Der dritte Spielort des Burgtheaters soll von nun an variabel bespielt werden: Nach einem Raumkonzept von Bühnenbildner Johannes Schütz werden nach Belieben Bestuhlungsblöcke gebildet. Der Chef selbst möchte sich in Leo Tolstois Monumentalroman Krieg und Frieden inszenierend vertiefen: Die von Roland Schimmmelpfennig eingerichtete Spielfassung heißt Sie werden noch Pferdefleisch fressen!.
Von einem regelrechten Uraufführungstermin will Hartmann aber (noch) nichts wissen; er möchte eine theatralische Erkundungsfahrt vorbereiten, die die Möglichkeit des Scheiterns beinahe zwingend vorsieht. Sein Interesse am Stoff? "Der Roman behandelt einen Zeitenwechsel. Das ist Kopfkino!" Ob er die Schlacht von Borodino im Kasino nachstellen wolle? Hartmann: "Warum nicht?" Einen Premierentermin soll es bei aller Prozesshaftigkeit dann doch geben: im April.
Während Andrea Breth bereits für Bernard-Marie Koltès Quai West probt (angeblich sehr lautstark, Premiere: 6. Februar an der Burg), liefert der Schweizer Niklaus Helbling am 26. des Monats die Uraufführung von Sibylle Bergs Nur Nachts ab (Akademietheater). Stefan Bachmann wird Horváths Geschichten aus dem Wiener Wald herausbringen (mit Birgit Minichmayr als Marianne und Nicholas Ofczarek als Alfred, 16.4., Akademiethater), René Pollesch kommt am 28. Mai (Peking-Opel). Früher Höhepunkt an der Burg: Thomas Vinterberg inszeniert selbst die Fortsetzung des Dogma-Stoffes Das Fest mit dem Titel Das Begräbnis (Uraufführung 6. März, Burgtheater).

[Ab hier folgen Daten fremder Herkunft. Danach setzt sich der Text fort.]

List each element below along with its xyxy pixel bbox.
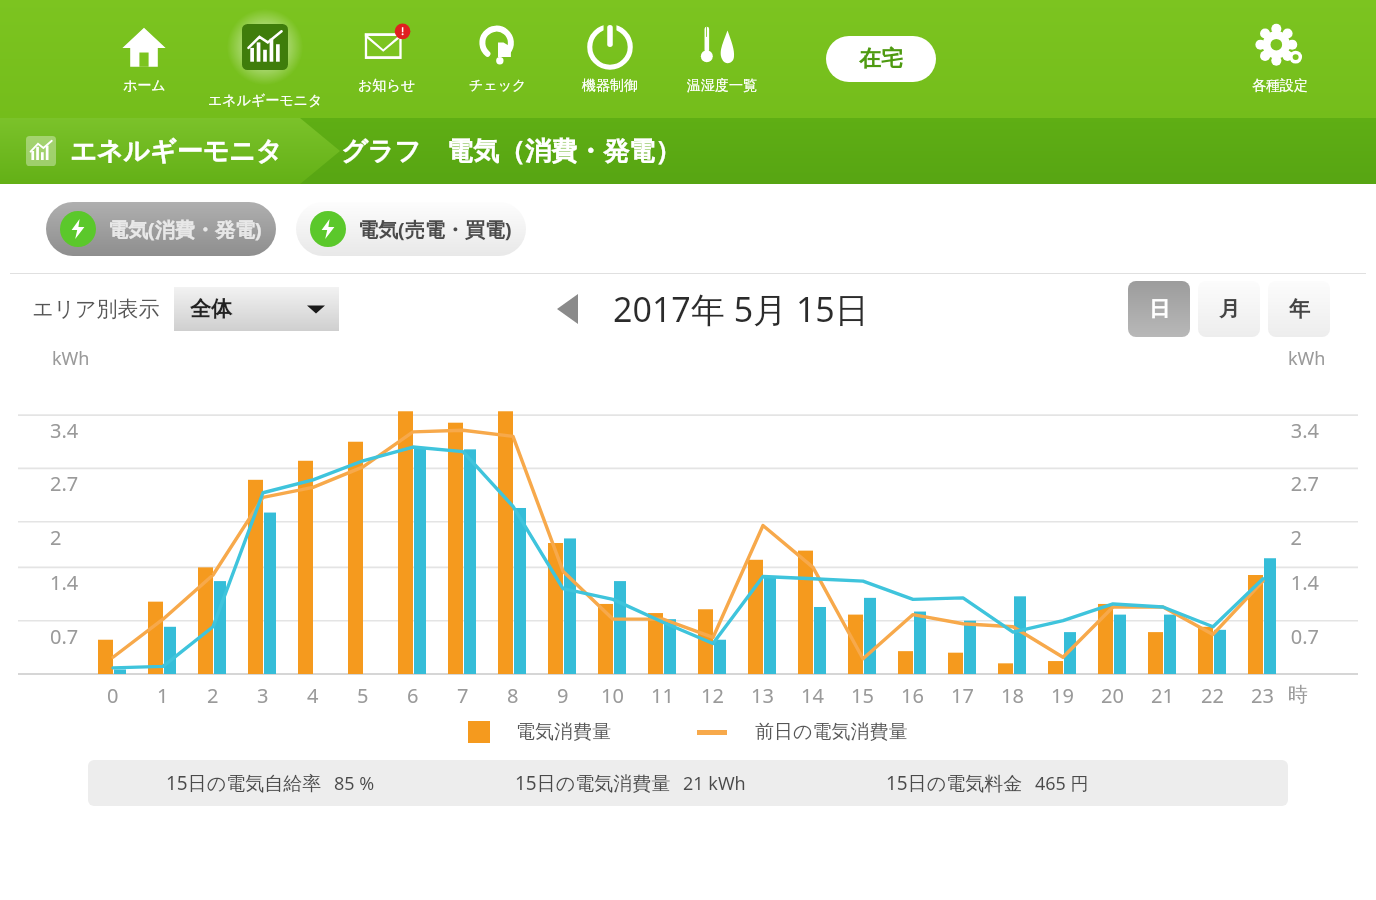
staticText: 15日の電気料金 [886, 770, 1023, 796]
staticText: 22 [1201, 682, 1224, 709]
staticText: 0 [107, 682, 119, 709]
staticText: 電気(消費・発電) [108, 216, 262, 243]
button[interactable]: 月 [1198, 281, 1260, 337]
staticText: 電気消費量 [516, 720, 611, 744]
staticText: 16 [901, 682, 924, 709]
staticText: 17 [951, 682, 974, 709]
staticText: 日 [1149, 296, 1170, 322]
other: 温湿度一覧 [699, 24, 745, 70]
staticText: 1.4 [1290, 569, 1319, 596]
button[interactable]: 全体 [174, 287, 339, 331]
button[interactable]: ホーム [88, 0, 200, 118]
staticText: kWh [1288, 346, 1326, 371]
staticText: エリア別表示 [32, 296, 160, 322]
button[interactable]: 電気(消費・発電) [60, 202, 262, 256]
button[interactable]: 電気(売電・買電) [310, 202, 512, 256]
staticText: 15日の電気消費量 [515, 770, 671, 796]
staticText: 機器制御 [582, 77, 638, 95]
staticText: 2 [50, 524, 62, 551]
staticText: 電気(売電・買電) [358, 216, 512, 243]
staticText: 3.4 [50, 417, 79, 444]
staticText: 2.7 [50, 470, 79, 497]
staticText: 23 [1251, 682, 1274, 709]
staticText: エネルギーモニタ [208, 92, 323, 110]
button[interactable]: 在宅 [826, 36, 936, 82]
staticText: 2.7 [1290, 470, 1319, 497]
other: 機器制御 [587, 24, 633, 70]
staticText: 全体 [190, 296, 232, 322]
staticText: ホーム [123, 77, 166, 95]
staticText: 2 [207, 682, 219, 709]
staticText: 19 [1051, 682, 1074, 709]
button[interactable]: お知らせ [330, 0, 442, 118]
staticText: 時 [1288, 682, 1308, 707]
staticText: 各種設定 [1252, 77, 1308, 95]
other: 各種設定 [1257, 24, 1303, 70]
staticText: 3 [257, 682, 269, 709]
staticText: 1.4 [50, 569, 79, 596]
staticText: 6 [407, 682, 419, 709]
staticText: 3.4 [1290, 417, 1319, 444]
staticText: チェック [469, 77, 527, 95]
button[interactable]: 温湿度一覧 [666, 0, 778, 118]
staticText: 2 [1290, 524, 1302, 551]
button[interactable]: エネルギーモニタ [200, 0, 330, 118]
button[interactable]: チェック [442, 0, 554, 118]
staticText: 0.7 [1290, 623, 1319, 650]
staticText: 7 [457, 682, 469, 709]
staticText: 11 [651, 682, 674, 709]
button[interactable]: 各種設定 [1224, 0, 1336, 118]
staticText: 465 円 [1035, 771, 1089, 796]
staticText: 10 [601, 682, 624, 709]
staticText: 前日の電気消費量 [755, 720, 908, 744]
button[interactable]: 日 [1128, 281, 1190, 337]
staticText: 1 [157, 682, 169, 709]
other: チェック [475, 24, 521, 70]
staticText: 9 [557, 682, 569, 709]
staticText: 13 [751, 682, 774, 709]
staticText: エネルギーモニタ [70, 135, 283, 168]
staticText: 8 [507, 682, 519, 709]
staticText: 5 [357, 682, 369, 709]
staticText: 12 [701, 682, 724, 709]
staticText: 年 [1289, 296, 1310, 322]
staticText: 21 [1151, 682, 1174, 709]
button[interactable]: 年 [1268, 281, 1330, 337]
staticText: お知らせ [358, 77, 415, 95]
other: ホーム [121, 24, 167, 70]
staticText: 15 [851, 682, 874, 709]
staticText: 18 [1001, 682, 1024, 709]
staticText: 温湿度一覧 [687, 77, 757, 95]
staticText: kWh [52, 346, 90, 371]
button[interactable]: 機器制御 [554, 0, 666, 118]
staticText: グラフ [341, 135, 421, 168]
staticText: 0.7 [50, 623, 79, 650]
other: エネルギーモニタ [242, 24, 288, 70]
staticText: 21 kWh [683, 771, 746, 796]
other: お知らせ [363, 24, 409, 70]
staticText: 4 [307, 682, 319, 709]
button[interactable]: 前の日 [547, 287, 591, 331]
staticText: 2017年 5月 15日 [613, 286, 869, 332]
staticText: 月 [1219, 296, 1240, 322]
staticText: 15日の電気自給率 [166, 770, 322, 796]
staticText: 20 [1101, 682, 1124, 709]
staticText: 在宅 [859, 45, 903, 73]
staticText: 85 % [334, 771, 375, 796]
staticText: 14 [801, 682, 824, 709]
staticText: 電気（消費・発電） [447, 135, 681, 168]
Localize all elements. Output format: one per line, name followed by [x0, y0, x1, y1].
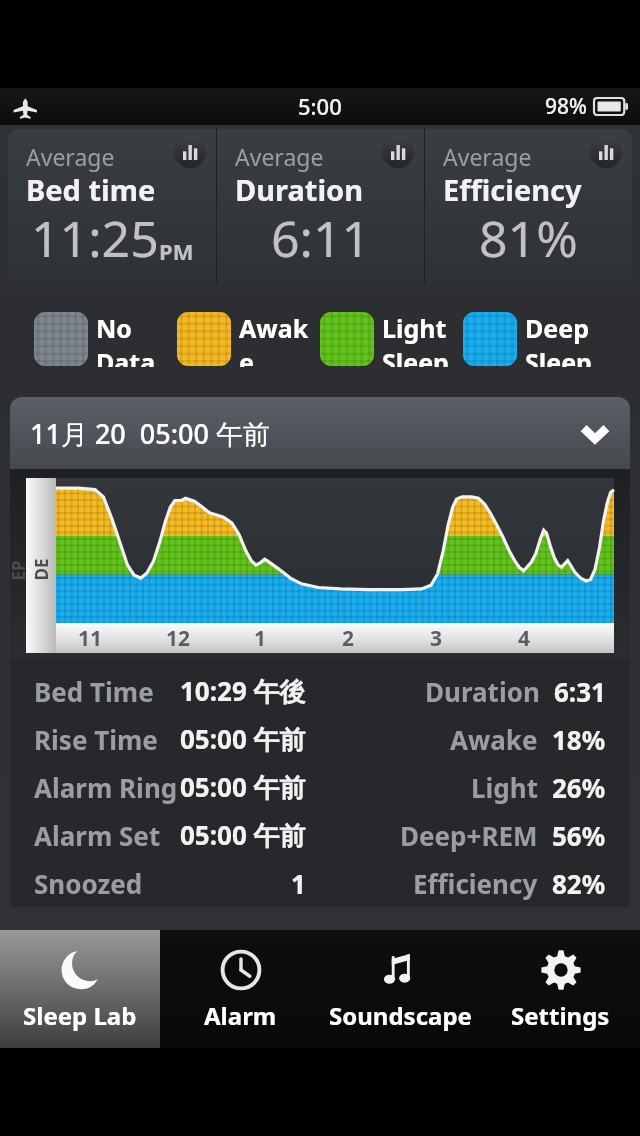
- staticText: 05:00 午前: [180, 721, 306, 757]
- button[interactable]: Bed Time: [16, 667, 624, 715]
- staticText: Deep+REM: [400, 818, 538, 853]
- staticText: 11: [78, 624, 103, 653]
- button[interactable]: Awake: [177, 311, 320, 367]
- staticText: Snoozed: [34, 866, 143, 901]
- button[interactable]: Rise Time: [16, 715, 624, 763]
- button[interactable]: Light: [320, 311, 463, 367]
- staticText: PM: [159, 236, 194, 266]
- staticText: Alarm Set: [34, 818, 161, 853]
- button[interactable]: Alarm Set: [16, 811, 624, 859]
- button[interactable]: Sleep Lab: [0, 930, 160, 1048]
- button[interactable]: Bed time chart: [174, 136, 206, 168]
- button[interactable]: Alarm: [160, 930, 320, 1048]
- staticText: Average: [443, 141, 532, 172]
- button[interactable]: Average: [8, 129, 216, 284]
- button[interactable]: Efficiency chart: [590, 136, 622, 168]
- staticText: 11:25: [31, 204, 159, 272]
- staticText: Light: [382, 311, 447, 345]
- button[interactable]: Settings: [480, 930, 640, 1048]
- staticText: 1: [291, 866, 306, 901]
- staticText: 11月 20 05:00 午前: [30, 415, 270, 452]
- staticText: Data: [96, 345, 156, 367]
- staticText: 6:31: [554, 674, 606, 709]
- button[interactable]: Alarm Ring: [16, 763, 624, 811]
- staticText: 10:29 午後: [180, 673, 306, 709]
- staticText: 4: [518, 624, 531, 653]
- staticText: 26%: [552, 770, 606, 805]
- staticText: SLEEP DEPTH: [10, 550, 98, 580]
- staticText: Bed Time: [34, 674, 154, 709]
- staticText: 81%: [479, 204, 578, 272]
- staticText: Sleep: [525, 345, 592, 367]
- staticText: Sleep: [382, 345, 449, 367]
- staticText: Rise Time: [34, 722, 158, 757]
- button[interactable]: Average: [217, 129, 424, 284]
- staticText: 1: [254, 624, 267, 653]
- staticText: 2: [342, 624, 355, 653]
- staticText: 05:00 午前: [180, 817, 306, 853]
- staticText: Light: [471, 770, 538, 805]
- staticText: 5:00: [298, 91, 342, 121]
- staticText: 18%: [552, 722, 606, 757]
- staticText: Alarm: [204, 999, 277, 1032]
- button[interactable]: Soundscape: [320, 930, 480, 1048]
- staticText: Deep: [525, 311, 589, 345]
- staticText: Average: [26, 141, 115, 172]
- button[interactable]: Deep: [463, 311, 606, 367]
- staticText: 12: [166, 624, 191, 653]
- button[interactable]: Duration chart: [382, 136, 414, 168]
- staticText: Settings: [511, 999, 610, 1032]
- staticText: 05:00 午前: [180, 769, 306, 805]
- staticText: Duration: [425, 674, 540, 709]
- staticText: Average: [235, 141, 324, 172]
- staticText: Alarm Ring: [34, 770, 178, 805]
- staticText: No: [96, 311, 132, 345]
- staticText: 56%: [552, 818, 606, 853]
- staticText: Awake: [239, 311, 320, 367]
- button[interactable]: 11月 20 05:00 午前: [10, 397, 630, 469]
- staticText: Sleep Lab: [23, 999, 137, 1032]
- staticText: Soundscape: [329, 999, 472, 1032]
- staticText: 82%: [552, 866, 606, 901]
- staticText: 3: [430, 624, 443, 653]
- staticText: Efficiency: [413, 866, 538, 901]
- staticText: 98%: [545, 92, 587, 121]
- staticText: 6:11: [271, 204, 371, 272]
- staticText: Bed time: [26, 170, 156, 209]
- button[interactable]: Average: [425, 129, 632, 284]
- button[interactable]: No: [34, 311, 177, 367]
- staticText: Awake: [450, 722, 538, 757]
- other: Expand: [580, 418, 610, 448]
- staticText: Efficiency: [443, 170, 582, 209]
- button[interactable]: Snoozed: [16, 859, 624, 907]
- staticText: Duration: [235, 170, 364, 209]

Sein Eintreten für die protestierenden Studenten habe ihm, Hartmann, zum Teil unflätige Beschimpfungen eingebracht. Er, der sich über 88 Prozent Burg-Gesamtauslastung freut (bei vielen Schließtagen), möchte den Veränderungselan der Studierenden gerne weitertragen. Dem "geschätzten" Opern-Kollegen Dominique Meyer, der sich über das Missverhältnis in der Bundestheatersubvention beklagt hatte, richtet er "heftigsten Widerspruch" aus. (Ronald Pohl, DER STANDARD/Printausgabe, 23./24.01.2010)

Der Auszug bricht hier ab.